# Random Forest Regression

In this notebook, we will demonstrate how to build a random forest regression model to predict the birthweight of babies using the [US births 2014](https://www.openintro.org/data/index.php?data=births14) dataset.

`Note`: remember the first step is EDA. Even though its not performed in this notebook doesn’t imply that it isn’t needed.

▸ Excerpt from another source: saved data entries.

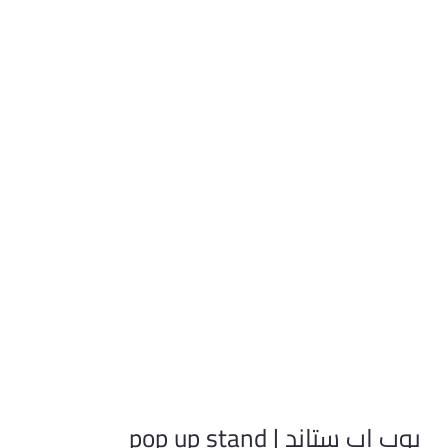
بوب اب ستاند | pop up stand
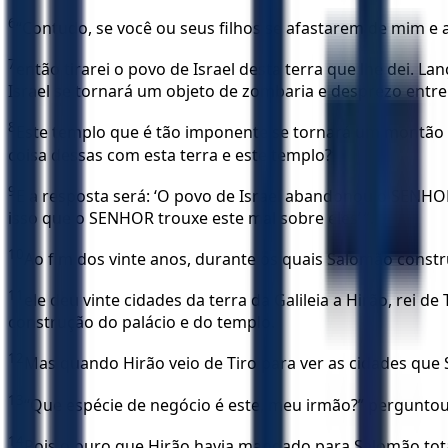
6
“Contudo, se você ou seus filhos se afastarem de mim e
7
então tirarei o povo de Israel desta terra que lhe dei. 
Israel se tornará um objeto de zombaria e desprezo entre
8
Este templo que é tão imponente se tornará um montão d
coisa dessas com esta terra e este templo?’
9
E a resposta será: ‘O povo de Israel abandonou o SENHOR
isso que o SENHOR trouxe este mal sobre eles’ ”.
10
Ao fim dos vinte anos, durante os quais Salomão const
11
ele deu vinte cidades da terra da Galileia a Hirão, rei 
construção do palácio e do templo.
12
Mas quando Hirão veio de Tiro para ver as cidades que 
13
“Que espécie de negócio é este, meu irmão?” perguntou;
14
Pois o ouro que Hirão havia mandado para Salomão tota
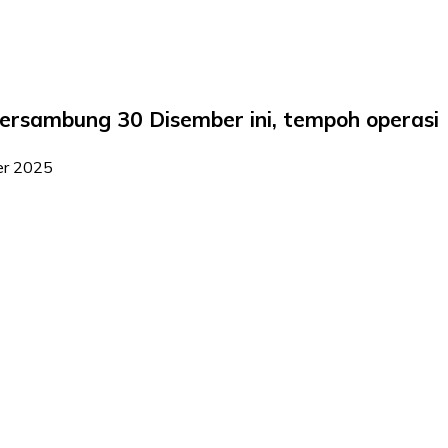
rsambung 30 Disember ini, tempoh operasi
er 2025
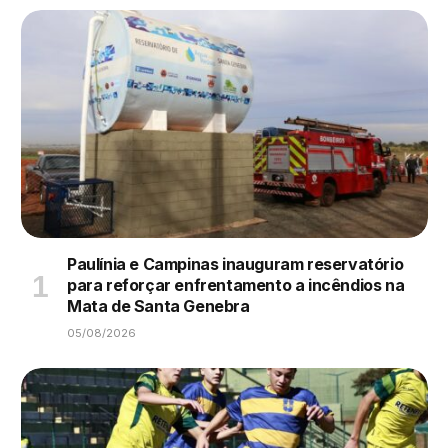
Paulínia e Campinas inauguram reservatório
para reforçar enfrentamento a incêndios na
Mata de Santa Genebra
05/08/2026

The EDA was excluded to focus on the ML task.

In [1]:
import pandas as pd
import numpy as np
from sklearn.ensemble import RandomForestRegressor
from sklearn.model_selection import train_test_split
from sklearn.metrics import mean_squared_error
import matplotlib.pyplot as plt
import seaborn as sns
sns.set_style('darkgrid')

In [2]:
#load the data
df = pd.read_csv('births14.csv')
df.head(10)

Unnamed: 0,fage,mage,mature,weeks,premie,visits,gained,weight,lowbirthweight,sex,habit,marital,whitemom
0,34.0,34,younger mom,37,full term,14.0,28.0,6.96,not low,male,nonsmoker,married,white
1,36.0,31,younger mom,41,full term,12.0,41.0,8.86,not low,female,nonsmoker,married,white
2,37.0,36,mature mom,37,full term,10.0,28.0,7.51,not low,female,nonsmoker,married,not white
3,,16,younger mom,38,full term,,29.0,6.19,not low,male,nonsmoker,not married,white
4,32.0,31,younger mom,36,premie,12.0,48.0,6.75,not low,female,nonsmoker,married,white
5,32.0,26,younger mom,39,full term,14.0,45.0,6.69,not low,female,nonsmoker,married,white
6,37.0,36,mature mom,36,premie,10.0,20.0,6.13,not low,female,nonsmoker,married,white
7,29.0,24,younger mom,40,full term,13.0,65.0,6.74,not low,male,nonsmoker,not married,white
8,30.0,32,younger mom,39,full term,15.0,25.0,8.94,not low,female,nonsmoker,married,white
9,29.0,26,younger mom,39,full term,11.0,22.0,9.12,not low,male,nonsmoker,not married,not white


In [3]:
#remove na values
df.dropna(inplace=True)


In [4]:
#encode the categorical feature
df = pd.get_dummies(df, drop_first=True) #drop one of the encoded gender columns

In [5]:
X   = df[['fage', 'mage', 'weeks', 'visits', 'gained', 'habit_smoker']] #get the input features
y   = df['weight']              #get the target

X_train, X_test, y_train, y_test = train_test_split(X,              #the input features
                                                    y,              #the label
                                                    test_size=0.3,  #set aside 30% of the data as the test set
                                                    random_state=7 #reproduce the results
                                                   )

In [6]:
rf = RandomForestRegressor(random_state=7)
rf.fit(X_train, y_train)

RandomForestRegressor(random_state=7)

In [7]:
#predict the labels for the test set
y_pred   = rf.predict(X_test)

#print('The predicted birth weight is: {}'.format(y_pred))

In [8]:
mse = mean_squared_error(y_test, y_pred)

# Evaluate the Predictions
print('The mse of the model is: {}'.format(mse))

The mse of the model is: 1.3092007265690377


The random forest regression has a lower error than the decision tree model. We should still tune our hyperparameters to identify the best model.